2. A process according to claim 1, characterized in that the material used contains vescalagin.

3. A process according to claim 1, characterized in that the material used is cork from Quercus suber L.

4. A process according to claim 1, characterized in that the contact between the natural materials and the wine is made in one or more of three situations: a. At the final stage of vinification, before bottling b. During bottling c. Immediately before consumption

5. A process according to claim 1, characterized in that the cork is used in finely divided particles or in the form of chips.

6. A process according to claim 1, characterized in that the natural materials can be added to the wine as they are and be separated at a later stage by filtration.

7. A process according to claim 1, characterized in that the natural materials can be added to the wine inside retention systems which contain the cork and can be easily introduced into and removed from the wine containers.

8. A process according to claim 7, characterized in that said retention systems are porous paper cartridges, textile material cartridges, porous capsules, perforated metal frameworks or net systems and other similar systems.

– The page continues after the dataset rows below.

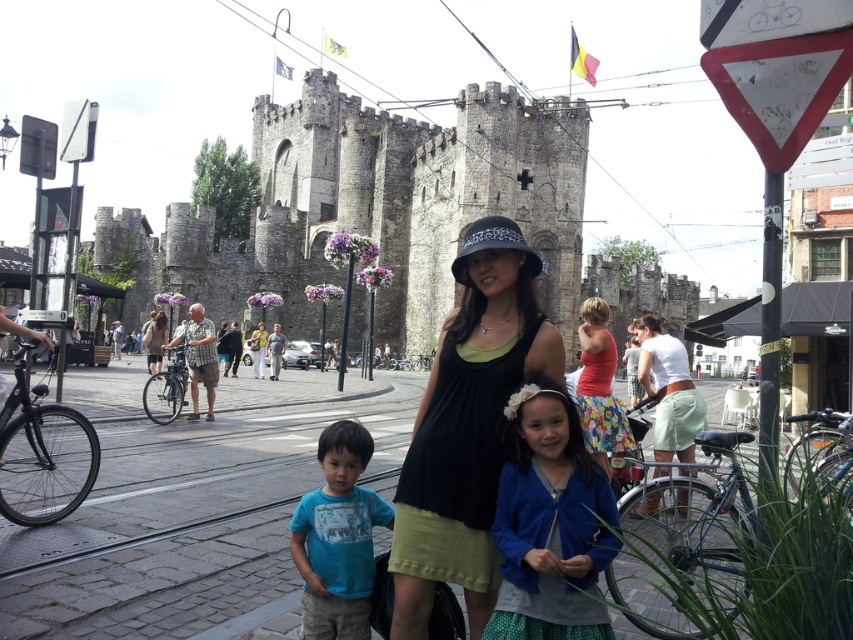 Is black matte dress at center taller than blue cotton shirt at lower left?

Yes, black matte dress at center is taller than blue cotton shirt at lower left.

Who is taller, black matte dress at center or blue cotton shirt at lower left?

black matte dress at center

Is point (437, 429) positioned in front of point (349, 481)?

That is True.

At what (x,y) coordinates should I click in order to perform the action: click on black matte dress at center. Please return your answer as a coordinate pair (x, y). This screenshot has height=640, width=853. Looking at the image, I should click on (467, 428).

Is black matte dress at center to the left of floral skirt at center from the viewer's perspective?

Indeed, black matte dress at center is positioned on the left side of floral skirt at center.

Locate an element on the screen. The height and width of the screenshot is (640, 853). black matte dress at center is located at coordinates (467, 428).

How far apart are blue cotton cardigan at center and floral skirt at center?

blue cotton cardigan at center is 28.30 feet from floral skirt at center.

Does point (509, 468) lie in front of point (595, 458)?

Yes.

Locate an element on the screen. This screenshot has height=640, width=853. blue cotton cardigan at center is located at coordinates click(x=549, y=522). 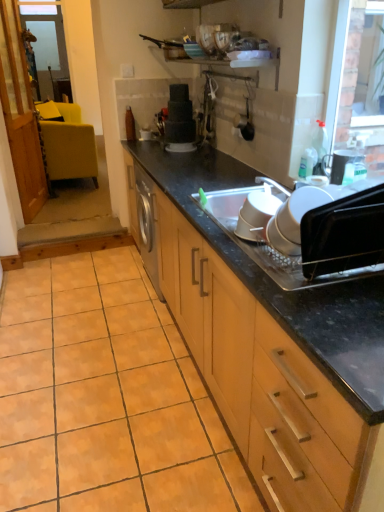 The image size is (384, 512). Identify the location of blank space above orange matte tile at lower left (from a real-world perspective). (89, 346). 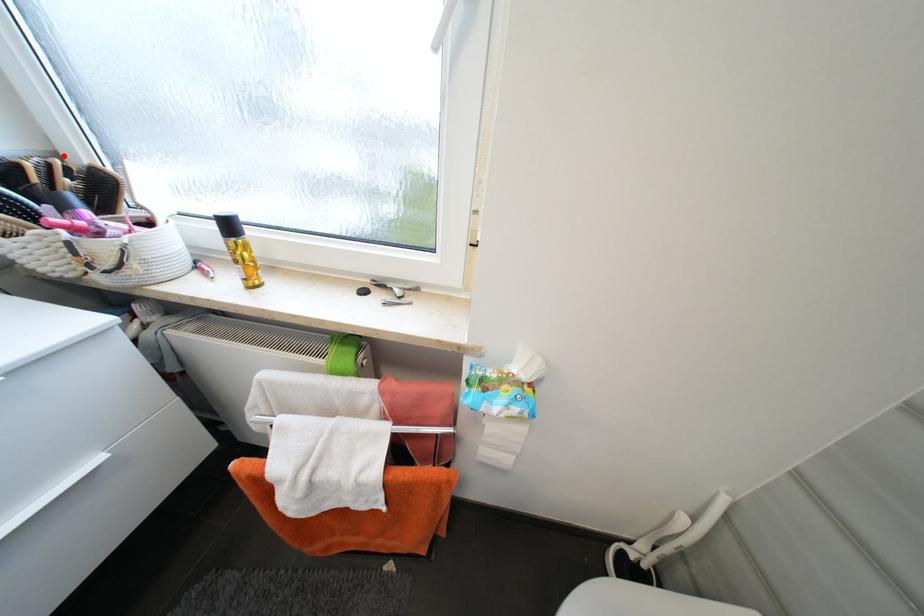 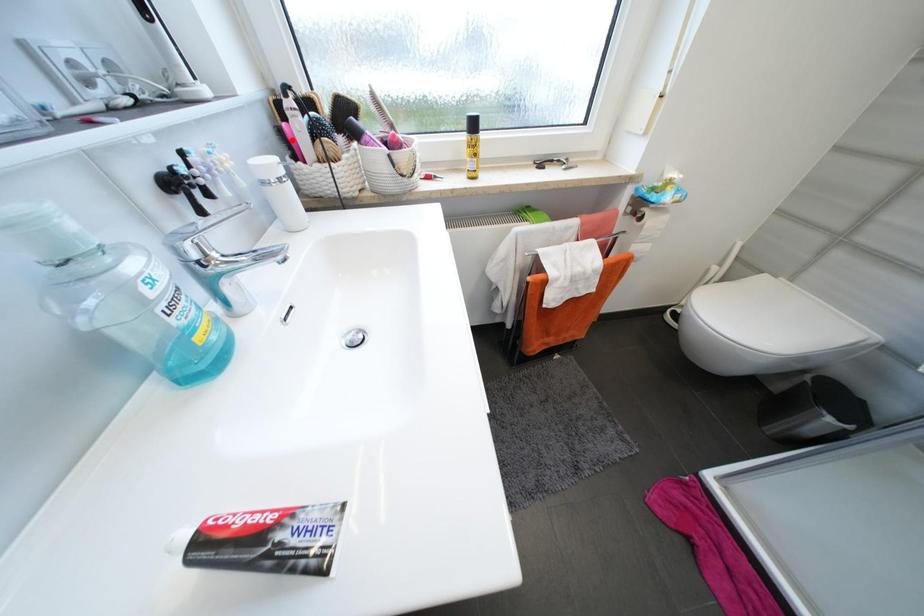 I am providing you with two images of the same scene from different viewpoints. A red point is marked on the first image and another point is marked on the second image. Does the point marked in image1 correspond to the same location as the one in image2?

No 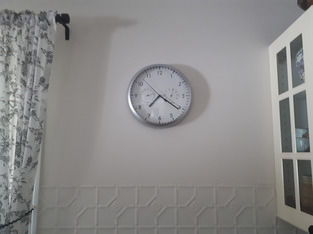 The width and height of the screenshot is (313, 234). Identify the location of clock. [x=161, y=82]. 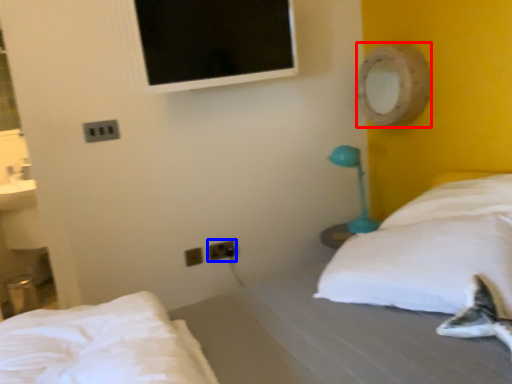 Question: Which object appears farthest to the camera in this image, mirror (highlighted by a red box) or electric outlet (highlighted by a blue box)?

Choices:
 (A) mirror
 (B) electric outlet

Answer: (B)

9. A process according to claim 1, characterized in that the contact between the natural materials and the wine occurs preferably at a temperature range from 5 to 30° C., over a period of contact from about 10 minutes to several months, and with cork having a granulometry from 100 μm to 30 mm or in the form of chips.

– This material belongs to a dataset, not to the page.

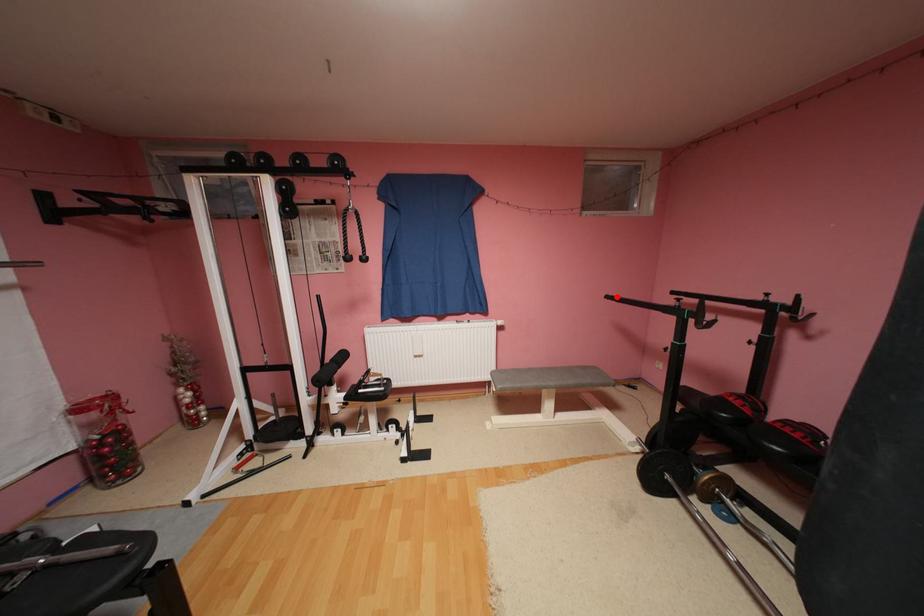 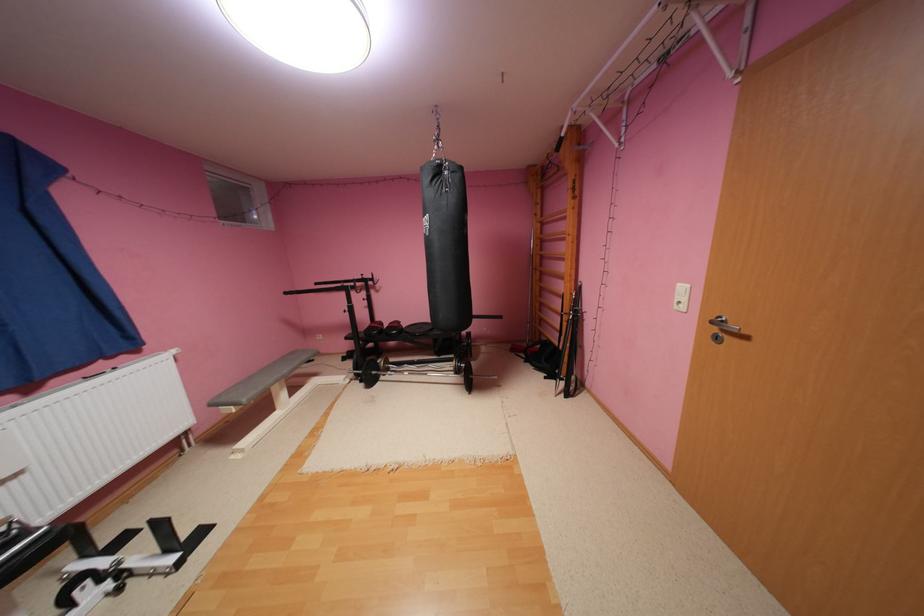 Question: I am providing you with two images of the same scene from different viewpoints. A red point is shown in image1. For the corresponding object point in image2, is it positioned nearer or farther from the camera?

Choices:
 (A) Nearer
 (B) Farther

Answer: (A)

10. A process according to claim 10, characterized in that the preferred conditions of contact are at room temperature, for at least 30 minutes, with a cork granulometry of 1 mm.

11. A process according to claim 1, characterized in that the cork particles used in these systems are optionally sterilized, before or after their closure into the systems, preferably by gamma ray or electron beam irradiation.

12. A process according to claim 1, characterized in that there is also an organoleptic change in the wine.

Description:

It has been known for a long time that wine in general, and red wine in particular, is beneficial to health if consumed in moderation. Studies which have been carried out in the last few years state that this characteristic is due to several components, some of which have effect at cardiovascular level and others having anti-cancerous properties, etc. Antioxidants such as quercetin, resveratrol and catechin are able to inhibit the development of certain cancers. There is an extensive bibliography in this respect, of which a good summary can be found in the Annals of the New York Academy of Sciences, vol. 957, 2002, “Alcohol and Wine in Health and Disease”, Editors Dipak, K. Das & Fulvio Ursini.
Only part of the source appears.